Councilmember Nelsie Yang was sworn into the Saint Paul City Council in January 2020. She is the youngest and first Hmong American woman elected as councilmember in the history of Saint Paul. Councilmember Young is a daughter of Hmong refugees and the youngest of five children. She has a background in social work and social justice activism. She was inspired to get involved in political organizing to make change based on her lived experiences growing up in systemic poverty and racism. She is co-governing alongside people, labor unions, and organizations to build toward a society united across race, class, and gender, where working families live lives that are long, fulfilled, and joyful.
In an ideal world, no working family should have to experience the pain of not having enough. The reality we live in is far behind this ideal world. Many families today are living paycheck to paycheck; trapped in cycles of poverty. Rent has skyrocketed while our wages have not. Jobs are limited in the East Side, creating barriers for youth and millennials, especially when it comes to joining the workforce.
Councilmember Yang is a dedicated fighter, a racial equity organizer, and a former union steward. Her work has always been dedicated to addressing these issues head-on, because this is how we build toward a society where we dismantle systems of oppression, bigotry, white supremacy, racism, and racial capitalism, which benefit from the labor of Black, Brown, Indigenous, and working-class people.

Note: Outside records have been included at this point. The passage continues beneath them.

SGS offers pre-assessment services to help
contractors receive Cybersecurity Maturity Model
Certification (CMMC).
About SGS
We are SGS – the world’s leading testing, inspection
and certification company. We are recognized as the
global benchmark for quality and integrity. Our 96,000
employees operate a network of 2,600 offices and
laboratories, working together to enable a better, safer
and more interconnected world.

Councilmember Yang worked in campaigns to raise the minimum wage to $15, to pass Earned Sick and Safe Time, to ensure renters have rights, to support small businesses, to ensure democratic rights are equitable toward people with criminal records and people of color, and to elect boldly progressive candidates into office. As a councilmember, she continues to champion these issues to ensure we live in a community where everyone is in and no one is out—no exceptions.